* _How to complete this task_:
Exclude the pictures from your copy, and reproduce each entry below verbatim.

* _Material for the task_:
Segment Open

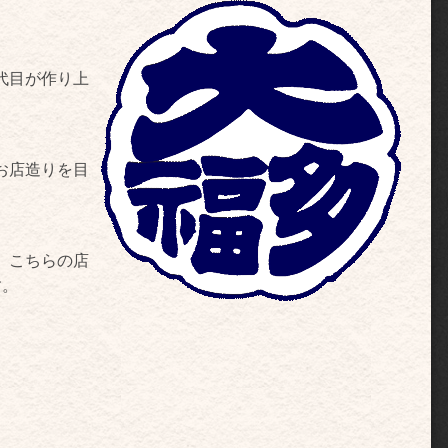
代目が作り上
お店造りを目
、こちらの店
す。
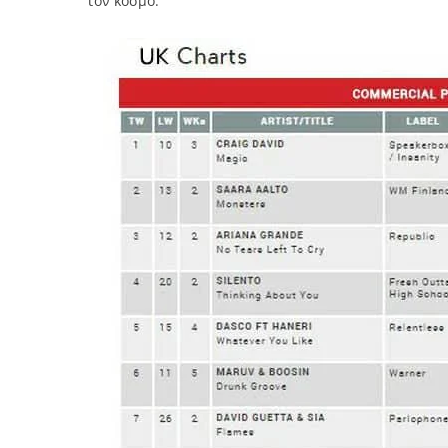
τον κόσμο.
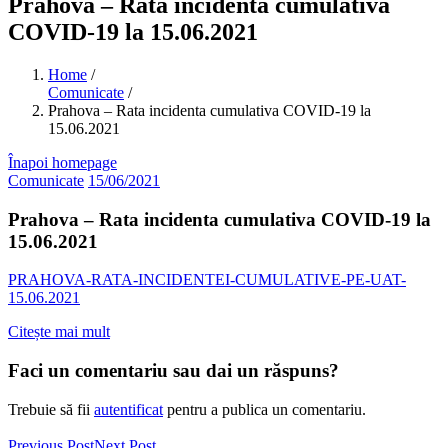
Prahova – Rata incidenta cumulativa
COVID-19 la 15.06.2021
Home
/
Comunicate
/
Prahova – Rata incidenta cumulativa COVID-19 la
15.06.2021
Înapoi homepage
Comunicate
15/06/2021
Prahova – Rata incidenta cumulativa COVID-19 la
15.06.2021
PRAHOVA-RATA-INCIDENTEI-CUMULATIVE-PE-UAT-
15.06.2021
Citește mai mult
Faci un comentariu sau dai un răspuns?
Trebuie să fii
autentificat
pentru a publica un comentariu.
Previous Post
Next Post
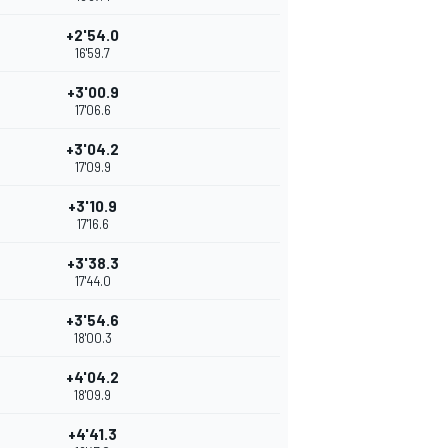
+2'54.0
16'59.7
+3'00.9
17'06.6
+3'04.2
17'09.9
+3'10.9
17'16.6
+3'38.3
17'44.0
+3'54.6
18'00.3
+4'04.2
18'09.9
+4'41.3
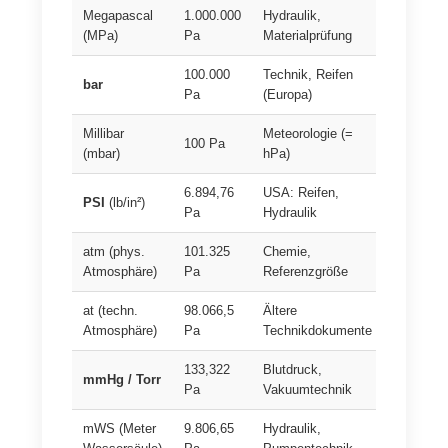
Megapascal
1.000.000
Hydraulik,
(MPa)
Pa
Materialprüfung
100.000
Technik, Reifen
bar
Pa
(Europa)
Millibar
Meteorologie (=
100 Pa
(mbar)
hPa)
6.894,76
USA: Reifen,
PSI
(lb/in²)
Pa
Hydraulik
atm (phys.
101.325
Chemie,
Atmosphäre)
Pa
Referenzgröße
at (techn.
98.066,5
Ältere
Atmosphäre)
Pa
Technikdokumente
133,322
Blutdruck,
mmHg / Torr
Pa
Vakuumtechnik
mWS (Meter
9.806,65
Hydraulik,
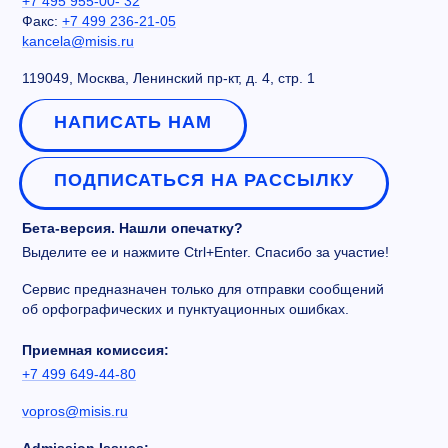
+7 495 955-00- 32
Факс:
+7 499 236-21-05
kancela@misis.ru
119049, Москва, Ленинский пр-кт, д. 4, стр. 1
НАПИСАТЬ НАМ
ПОДПИСАТЬСЯ НА РАССЫЛКУ
Бета-версия. Нашли опечатку?
Выделите ее и нажмите Ctrl+Enter. Спасибо за участие!
Сервис предназначен только для отправки сообщений
об орфографических и пунктуационных ошибках.
Приемная комиссия:
+7 499 649-44-80
vopros@misis.ru
Admission Issues:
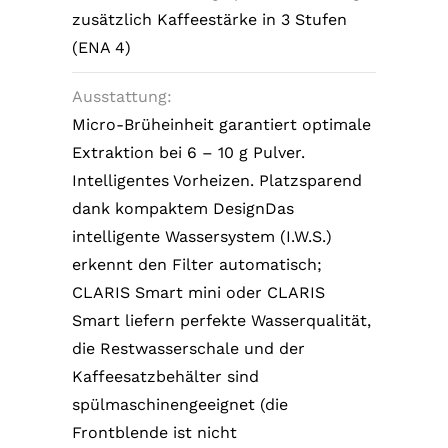
zusätzlich Kaffeestärke in 3 Stufen
(ENA 4)
Ausstattung:
Micro-Brüheinheit garantiert optimale
Extraktion bei 6 – 10 g Pulver.
Intelligentes Vorheizen. Platzsparend
dank kompaktem DesignDas
intelligente Wassersystem (I.W.S.)
erkennt den Filter automatisch;
CLARIS Smart mini oder CLARIS
Smart liefern perfekte Wasserqualität,
die Restwasserschale und der
Kaffeesatzbehälter sind
spülmaschinengeeignet (die
Frontblende ist nicht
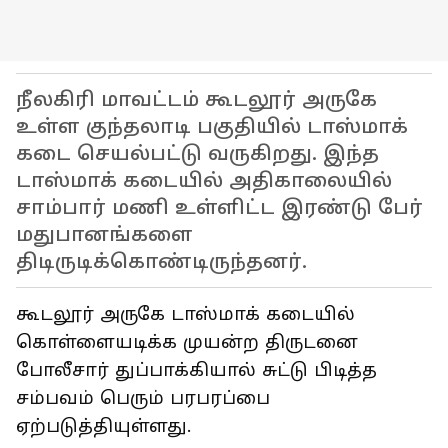
நீலகிரி மாவட்டம் கூடலூர் அருகே
உள்ள குந்தலாடி பகுதியில் டாஸ்மாக்
கடை செயல்பட்டு வருகிறது. இந்த
டாஸ்மாக் கடையில் அதிகாலையில்
சாம்பார் மணி உள்ளிட்ட இரண்டு பேர்
மதுபானங்களை
திடிருடிக்கொண்டிருந்தனர்.
கூடலூர் அருகே டாஸ்மாக் கடையில்
கொள்ளையடிக்க முயன்ற திருடனை
போலீசார் துப்பாக்கியால் சுட்டு பிடித்த
சம்பவம் பெரும் பரபரப்பை
ஏற்படுத்தியுள்ளது.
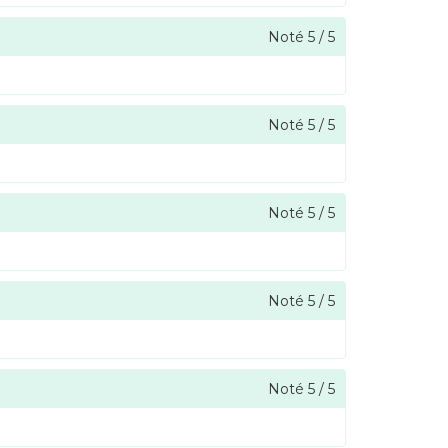
Noté
5
/
5
Noté
5
/
5
Noté
5
/
5
Noté
5
/
5
Noté
5
/
5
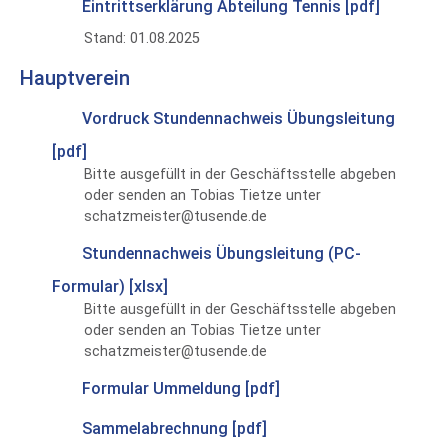
Eintrittserklärung Abteilung Tennis [pdf]
Stand: 01.08.2025
Hauptverein
Vordruck Stundennachweis Übungsleitung
[pdf]
Bitte ausgefüllt in der Geschäftsstelle abgeben
oder senden an Tobias Tietze unter
schatzmeister@tusende.de
Stundennachweis Übungsleitung (PC-
Formular) [xlsx]
Bitte ausgefüllt in der Geschäftsstelle abgeben
oder senden an Tobias Tietze unter
schatzmeister@tusende.de
Formular Ummeldung [pdf]
Sammelabrechnung [pdf]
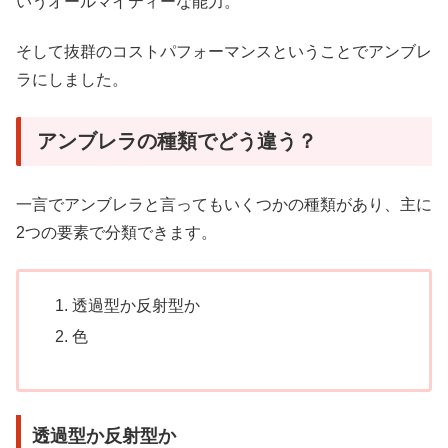
いうオールマイティーな能力。
そして抜群のコストパフォーマンスということでアンブレ
ラにしました。
アンブレラの種類でどう違う？
一言でアンブレラと言ってもいくつかの種類があり、主に
2つの要素で分類できます。
透過型か反射型か
色
透過型か反射型か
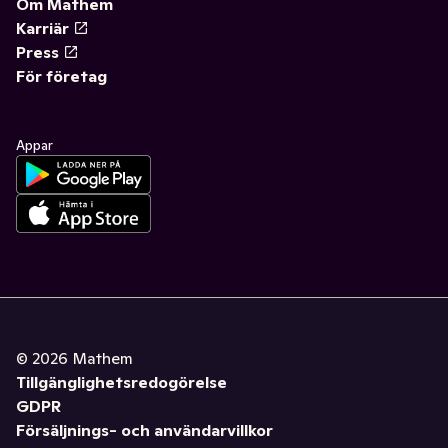
Om Mathem
Karriär
Press
För företag
Appar
©
2026
Mathem
Tillgänglighetsredogörelse
GDPR
Försäljnings- och användarvillkor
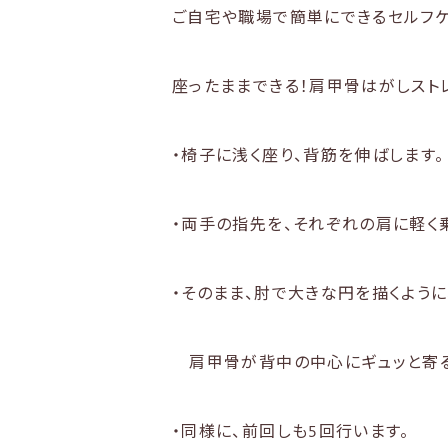
ご自宅や職場で簡単にできるセルフケ
座ったままできる！肩甲骨はがしスト
・椅子に浅く座り、背筋を伸ばします。
・両手の指先を、それぞれの肩に軽く
・そのまま、肘で大きな円を描くように
肩甲骨が背中の中心にギュッと寄る
・同様に、前回しも5回行います。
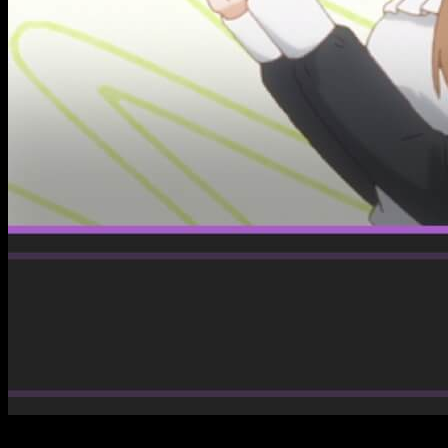
El arrollador éxito de sus nuevos episodios ha dejado a los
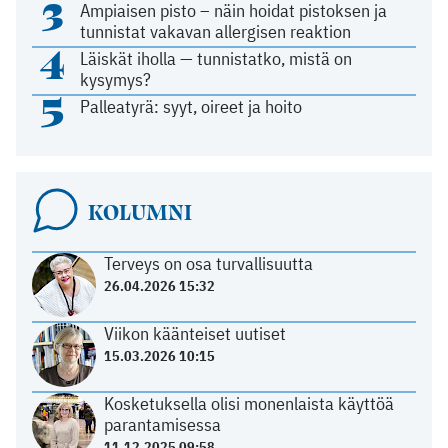
3
Ampiaisen pisto – näin hoidat pistoksen ja
tunnistat vakavan allergisen reaktion
4
Läiskät iholla — tunnistatko, mistä on
kysymys?
5
Palleatyrä: syyt, oireet ja hoito
KOLUMNI
Terveys on osa turvallisuutta
26.04.2026 15:32
Viikon käänteiset uutiset
15.03.2026 10:15
Kosketuksella olisi monenlaista käyttöä
parantamisessa
11.12.2025 09:58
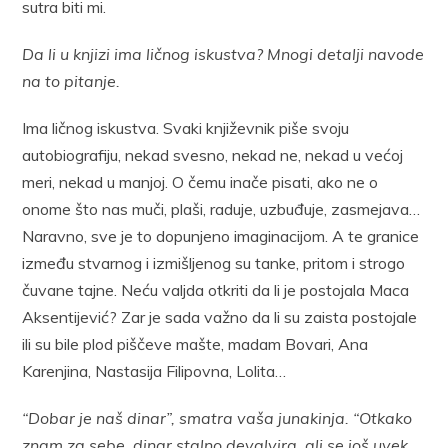
sutra biti mi.
Da li u knjizi ima ličnog iskustva? Mnogi detalji navode
na to pitanje.
Ima ličnog iskustva. Svaki književnik piše svoju
autobiografiju, nekad svesno, nekad ne, nekad u većoj
meri, nekad u manjoj. O čemu inače pisati, ako ne o
onome što nas muči, plaši, raduje, uzbuđuje, zasmejava…
Naravno, sve je to dopunjeno imaginacijom. A te granice
između stvarnog i izmišljenog su tanke, pritom i strogo
čuvane tajne. Neću valjda otkriti da li je postojala Maca
Aksentijević? Zar je sada važno da li su zaista postojale
ili su bile plod piščeve mašte, madam Bovari, Ana
Karenjina, Nastasija Filipovna, Lolita…
“Dobar je naš dinar”, smatra vaša junakinja. “Otkako
znam za sebe, dinar stalno devalvira, ali se još uvek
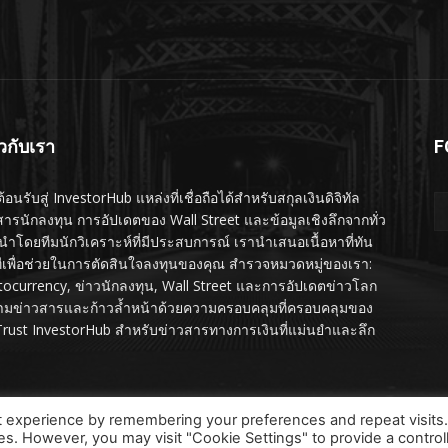
ยวกับเรา
F
ต้อนรับสู่ InvestorHub แหล่งที่เชื่อถือได้สำหรับสกุลเงินดิจิทัล
สารนักลงทุน การอัปเดตของ Wall Street และข้อมูลเชิงลึกจากทั่ว
นำโดยทีมนักวิเคราะห์ที่มีประสบการณ์ เรานำเสนอเนื้อหาที่ทัน
ทีเพื่อช่วยในการตัดสินใจลงทุนของคุณ สำรวจหมวดหมู่ของเรา:
tocurrency, ข่าวนักลงทุน, Wall Street และการอัปเดตข่าวโลก
ามข่าวสารและก้าวล้ำหน้าด้วยความครอบคลุมที่ครอบคลุมของ
Trust InvestorHub สำหรับข่าวสารทางการเงินที่แม่นยำและลึก
t experience by remembering your preferences and repeat visits
ies. However, you may visit "Cookie Settings" to provide a control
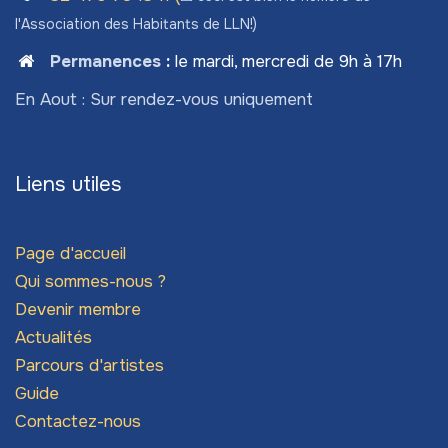
l'Association des Habitants de LLN!)
Permanences
:
le mardi, mercredi de 9h à 17h
En Aout : Sur rendez-vous uniquement
Liens utiles
Page d'accueil
Qui sommes-nous ?
Devenir membre
Actualités
Parcours d'artistes
Guide
Contactez-nous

Segment Closed

* _Result_:
代目が作り上
お店造りを目
、こちらの店
す。
τον κόσμο.
Prahova – Rata incidenta cumulativa
COVID-19 la 15.06.2021
Home
/
Comunicate
/
Prahova – Rata incidenta cumulativa COVID-19 la
15.06.2021
Înapoi homepage
Comunicate
15/06/2021
Prahova – Rata incidenta cumulativa COVID-19 la
15.06.2021
PRAHOVA-RATA-INCIDENTEI-CUMULATIVE-PE-UAT-
15.06.2021
Citește mai mult
Faci un comentariu sau dai un răspuns?
Trebuie să fii
autentificat
pentru a publica un comentariu.
Previous Post
Next Post
+2'54.0
16'59.7
+3'00.9
17'06.6
+3'04.2
17'09.9
+3'10.9
17'16.6
+3'38.3
17'44.0
+3'54.6
18'00.3
+4'04.2
18'09.9
+4'41.3
Megapascal
1.000.000
Hydraulik,
(MPa)
Pa
Materialprüfung
100.000
Technik, Reifen
bar
Pa
(Europa)
Millibar
Meteorologie (=
100 Pa
(mbar)
hPa)
6.894,76
USA: Reifen,
PSI
(lb/in²)
Pa
Hydraulik
atm (phys.
101.325
Chemie,
Atmosphäre)
Pa
Referenzgröße
at (techn.
98.066,5
Ältere
Atmosphäre)
Pa
Technikdokumente
133,322
Blutdruck,
mmHg / Torr
Pa
Vakuumtechnik
mWS (Meter
9.806,65
Hydraulik,
+7 495 955-00- 32
Факс:
+7 499 236-21-05
kancela@misis.ru
119049, Москва, Ленинский пр-кт, д. 4, стр. 1
НАПИСАТЬ НАМ
ПОДПИСАТЬСЯ НА РАССЫЛКУ
Бета-версия. Нашли опечатку?
Выделите ее и нажмите Ctrl+Enter. Спасибо за участие!
Сервис предназначен только для отправки сообщений
об орфографических и пунктуационных ошибках.
Приемная комиссия:
+7 499 649-44-80
vopros@misis.ru
Admission Issues:
zusätzlich Kaffeestärke in 3 Stufen
(ENA 4)
Ausstattung:
Micro-Brüheinheit garantiert optimale
Extraktion bei 6 – 10 g Pulver.
Intelligentes Vorheizen. Platzsparend
dank kompaktem DesignDas
intelligente Wassersystem (I.W.S.)
erkennt den Filter automatisch;
CLARIS Smart mini oder CLARIS
Smart liefern perfekte Wasserqualität,
die Restwasserschale und der
Kaffeesatzbehälter sind
spülmaschinengeeignet (die
Frontblende ist nicht
நீலகிரி மாவட்டம் கூடலூர் அருகே
உள்ள குந்தலாடி பகுதியில் டாஸ்மாக்
கடை செயல்பட்டு வருகிறது. இந்த
டாஸ்மாக் கடையில் அதிகாலையில்
சாம்பார் மணி உள்ளிட்ட இரண்டு பேர்
மதுபானங்களை
திடிருடிக்கொண்டிருந்தனர்.
கூடலூர் அருகே டாஸ்மாக் கடையில்
கொள்ளையடிக்க முயன்ற திருடனை
போலீசார் துப்பாக்கியால் சுட்டு பிடித்த
சம்பவம் பெரும் பரபரப்பை
ஏற்படுத்தியுள்ளது.
Noté
5
/
5
Noté
5
/
5
Noté
5
/
5
Noté
5
/
5
Noté
5
/
5
Eintrittserklärung Abteilung Tennis [pdf]
Stand: 01.08.2025
Hauptverein
Vordruck Stundennachweis Übungsleitung
[pdf]
Bitte ausgefüllt in der Geschäftsstelle abgeben
oder senden an Tobias Tietze unter
schatzmeister@tusende.de
Stundennachweis Übungsleitung (PC-
Formular) [xlsx]
Bitte ausgefüllt in der Geschäftsstelle abgeben
oder senden an Tobias Tietze unter
schatzmeister@tusende.de
Formular Ummeldung [pdf]
Sammelabrechnung [pdf]
いうオールマイティーな能力。
そして抜群のコストパフォーマンスということでアンブレ
ラにしました。
アンブレラの種類でどう違う？
一言でアンブレラと言ってもいくつかの種類があり、主に
2つの要素で分類できます。
透過型か反射型か
色
透過型か反射型か
Om Mathem
Karriär
Press
För företag
Appar
©
2026
Mathem
Tillgänglighetsredogörelse
GDPR
Försäljnings- och användarvillkor
ご自宅や職場で簡単にできるセルフケ
座ったままできる！肩甲骨はがしスト
・椅子に浅く座り、背筋を伸ばします。
・両手の指先を、それぞれの肩に軽く
・そのまま、肘で大きな円を描くように
肩甲骨が背中の中心にギュッと寄る
・同様に、前回しも5回行います。
El arrollador éxito de sus nuevos episodios ha dejado a los
3
Ampiaisen pisto – näin hoidat pistoksen ja
tunnistat vakavan allergisen reaktion
4
Läiskät iholla — tunnistatko, mistä on
kysymys?
5
Palleatyrä: syyt, oireet ja hoito
KOLUMNI
Terveys on osa turvallisuutta
26.04.2026 15:32
Viikon käänteiset uutiset
15.03.2026 10:15
Kosketuksella olisi monenlaista käyttöä
parantamisessa
11.12.2025 09:58
sutra biti mi.
Da li u knjizi ima ličnog iskustva? Mnogi detalji navode
na to pitanje.
Ima ličnog iskustva. Svaki književnik piše svoju
autobiografiju, nekad svesno, nekad ne, nekad u većoj
meri, nekad u manjoj. O čemu inače pisati, ako ne o
onome što nas muči, plaši, raduje, uzbuđuje, zasmejava…
Naravno, sve je to dopunjeno imaginacijom. A te granice
između stvarnog i izmišljenog su tanke, pritom i strogo
čuvane tajne. Neću valjda otkriti da li je postojala Maca
Aksentijević? Zar je sada važno da li su zaista postojale
ili su bile plod piščeve mašte, madam Bovari, Ana
Karenjina, Nastasija Filipovna, Lolita…
“Dobar je naš dinar”, smatra vaša junakinja. “Otkako
znam za sebe, dinar stalno devalvira, ali se još uvek
ยวกับเรา
F
ต้อนรับสู่ InvestorHub แหล่งที่เชื่อถือได้สำหรับสกุลเงินดิจิทัล
สารนักลงทุน การอัปเดตของ Wall Street และข้อมูลเชิงลึกจากทั่ว
นำโดยทีมนักวิเคราะห์ที่มีประสบการณ์ เรานำเสนอเนื้อหาที่ทัน
ทีเพื่อช่วยในการตัดสินใจลงทุนของคุณ สำรวจหมวดหมู่ของเรา:
tocurrency, ข่าวนักลงทุน, Wall Street และการอัปเดตข่าวโลก
ามข่าวสารและก้าวล้ำหน้าด้วยความครอบคลุมที่ครอบคลุมของ
Trust InvestorHub สำหรับข่าวสารทางการเงินที่แม่นยำและลึก
t experience by remembering your preferences and repeat visits
ies. However, you may visit "Cookie Settings" to provide a control
l'Association des Habitants de LLN!)
Permanences
:
le mardi, mercredi de 9h à 17h
En Aout : Sur rendez-vous uniquement
Liens utiles
Page d'accueil
Qui sommes-nous ?
Devenir membre
Actualités
Parcours d'artistes
Guide
Contactez-nous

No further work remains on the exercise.